Unduh Aplikasi
92.59% JANGAN PANGGIL AKU KUCING / Chapter 25: PART 24 - SEBUAH TITIK MASA LALU

Bab 25: PART 24 - SEBUAH TITIK MASA LALU

Dua insan yang dulu sempat terhalang oleh jarak, waktu dan juga harapan. Kini seolah bertemu kembali di sebuah persimpangan. Persimpangan yang masih menyimpan sebuah misteri. Antara cinta dan dendam dari masa lalu. Mereka hanya bisa saling bertatapan satu sama lain. Ada yang menatap dengan sangat tajam. Seakan penuh dengan kebencian dan amarah. Namun, ada pula yang menatap dengan keraguan dan ketakutan.

Jika malam selalu membawa kesepian, maka masa lalu terkadang membawa kepahitan. Mereka terkadang kembali di waktu yang tidak tepat. Kini, ia berada dihadapannya. Menatap pria yang dulu pergi menjauh karena soal cinta. Kini, ia menatap pria itu seakan ia adalah pelaku dari kejahatan di masa lalu.

Mampukah…mampukah ia bertahan atau justru kembali melangkah mundur.

"Silakan jelaskan profil diri anda dengan singkat" Vano sebisa mungkin bersikap profesional. Ia tidak ingin persoalan asmaranya membuat dirinya tidak bersikap objektif.

Dimas pun bisa sedikit bernafas lega. Ternyata Vano bukan menanyakan soal permasalahan di masa lalu, melainkan tentang dirinya. Dimas pun menarik nafas sejenak dan mulai memperkenalkan dirinya dihadapan orang dari masa lalunya.

Sesi interview kali ini berjalan cukup lama, bahkan lebih lama dari biasanya. Umumnya Vano hanya menghabiskan waktu 5-10 menit untuk menginterview para pelamar kerja. Tapi nampaknya kali ini ia memperlakukan Dimas dengan cara berbeda. Ia seolah mengambil kesempatan yang mungkin saja tidak akan datang untuk kedua kalinya.

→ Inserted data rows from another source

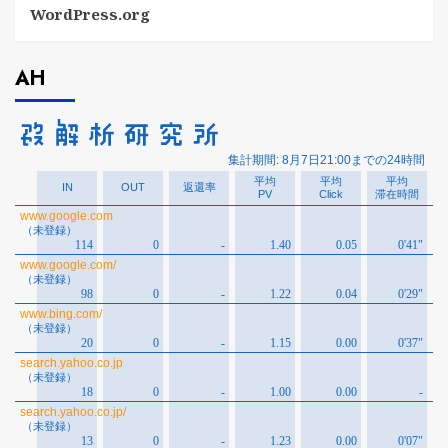
WordPress.org
AH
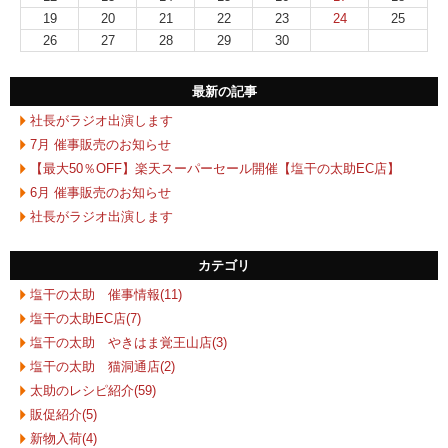
19
20
21
22
23
24
25
26
27
28
29
30
最新の記事
社長がラジオ出演します
7月 催事販売のお知らせ
【最大50％OFF】楽天スーパーセール開催【塩干の太助EC店】
6月 催事販売のお知らせ
社長がラジオ出演します
カテゴリ
塩干の太助 催事情報(11)
塩干の太助EC店(7)
塩干の太助 やきはま覚王山店(3)
塩干の太助 猫洞通店(2)
太助のレシピ紹介(59)
販促紹介(5)
新物入荷(4)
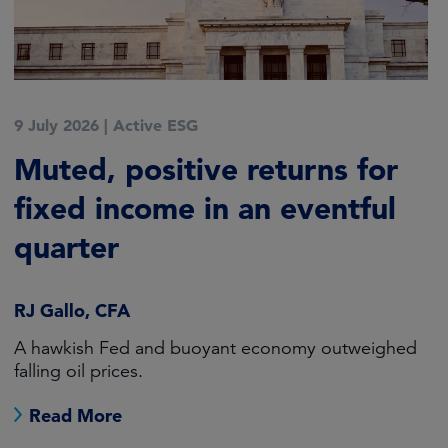
9 July 2026
|
Active ESG
Muted, positive returns for
fixed income in an eventful
quarter
RJ Gallo, CFA
A hawkish Fed and buoyant economy outweighed
falling oil prices.
Read More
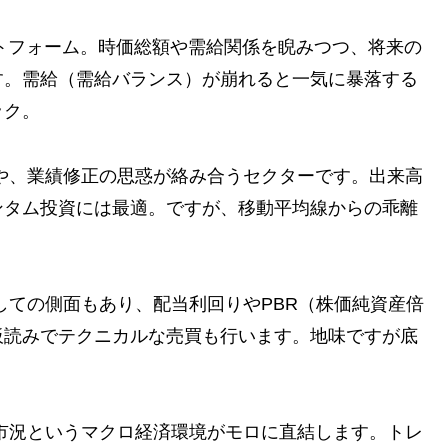
ットフォーム。時価総額や需給関係を睨みつつ、将来の
す。需給（需給バランス）が崩れると一気に暴落する
ック。
待や、業績修正の思惑が絡み合うセクターです。出来高
ンタム投資には最適。ですが、移動平均線からの乖離
しての側面もあり、配当利回りやPBR（株価純資産倍
板読みでテクニカルな売買も行います。地味ですが底
市況というマクロ経済環境がモロに直結します。トレ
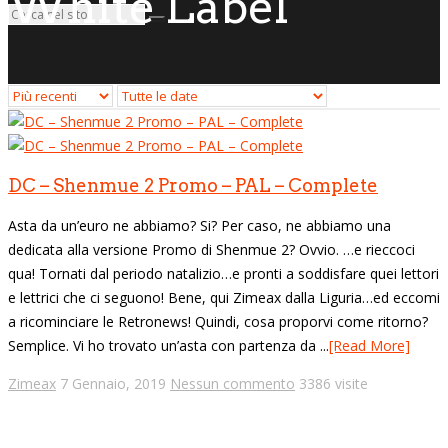
White Label
DC – Shenmue 2 Promo – PAL – Complete
Asta da un’euro ne abbiamo? Si? Per caso, ne abbiamo una
dedicata alla versione Promo di Shenmue 2? Ovvio. …e rieccoci
qua! Tornati dal periodo natalizio…e pronti a soddisfare quei lettori
e lettrici che ci seguono! Bene, qui Zimeax dalla Liguria…ed eccomi
a ricominciare le Retronews! Quindi, cosa proporvi come ritorno?
Semplice. Vi ho trovato un’asta con partenza da ...
[Read More]
Zimeax
7 Gennaio, 2019
Nessun commento
3386 visite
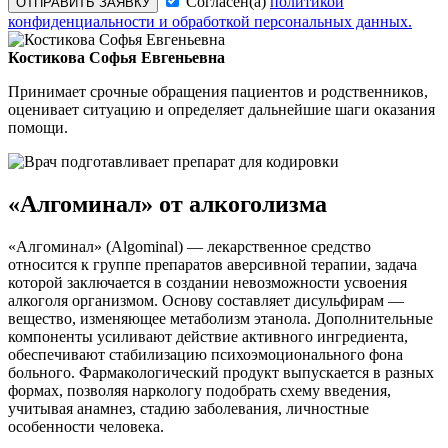
Согласен(а)
политикой
ОТПРАВИТЬ ЗАЯВКУ
конфиденциальности и обработкой персональных данных.
Костикова Софья Евгеньевна
Принимает срочные обращения пациентов и родственников,
оценивает ситуацию и определяет дальнейшие шаги оказания
помощи.
«Алгоминал» от алкоголизма
«Алгоминал» (Algominal) — лекарственное средство
относится к группе препаратов аверсивной терапии, задача
которой заключается в создании невозможности усвоения
алкоголя организмом. Основу составляет дисульфирам —
вещество, изменяющее метаболизм этанола. Дополнительные
компоненты усиливают действие активного ингредиента,
обеспечивают стабилизацию психоэмоционального фона
больного. Фармакологический продукт выпускается в разных
формах, позволяя наркологу подобрать схему введения,
учитывая анамнез, стадию заболевания, личностные
особенности человека.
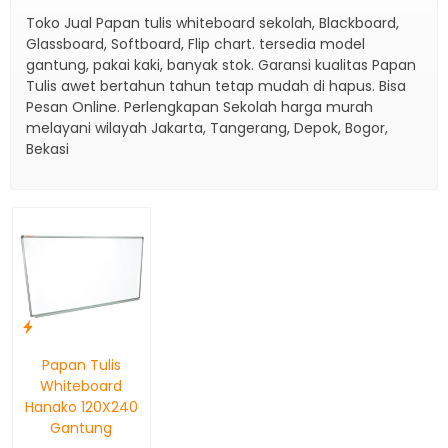
Toko Jual Papan tulis whiteboard sekolah, Blackboard,
Glassboard, Softboard, Flip chart. tersedia model
gantung, pakai kaki, banyak stok. Garansi kualitas Papan
Tulis awet bertahun tahun tetap mudah di hapus. Bisa
Pesan Online. Perlengkapan Sekolah harga murah
melayani wilayah Jakarta, Tangerang, Depok, Bogor,
Bekasi
Papan Tulis
Whiteboard
Hanako 120X240
Gantung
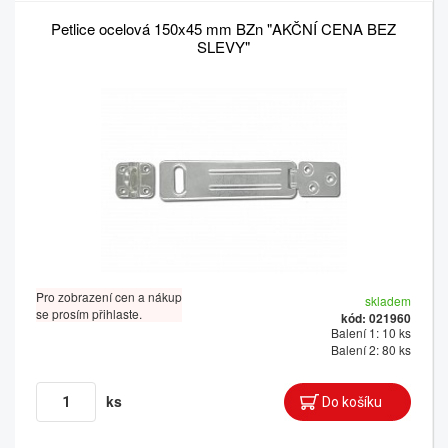
Petlice ocelová 150x45 mm BZn "AKČNÍ CENA BEZ
SLEVY"
Pro zobrazení cen a nákup
skladem
se prosím přihlaste.
kód: 021960
Balení 1: 10 ks
Balení 2: 80 ks
ks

Bahkan acap kali pertanyaan yang diajukan oleh Vano tidak ada kolerasinya dengan pekerjaan yang ingin dilamar oleh dirinya. Namun meski begitu, Dimas tetap menjawab pertanyaan tersebut dengan sopan.

Ia tahu bahwa Vano seolah menggiringnya kesebuah jebakan masa lalu, namun ia bersikap sekeras mungkin untuk tidak terjebak dengan itu semua. Dengan pertanyaan – pertanyaan yang bisa saja menusuk dirinya sendiri.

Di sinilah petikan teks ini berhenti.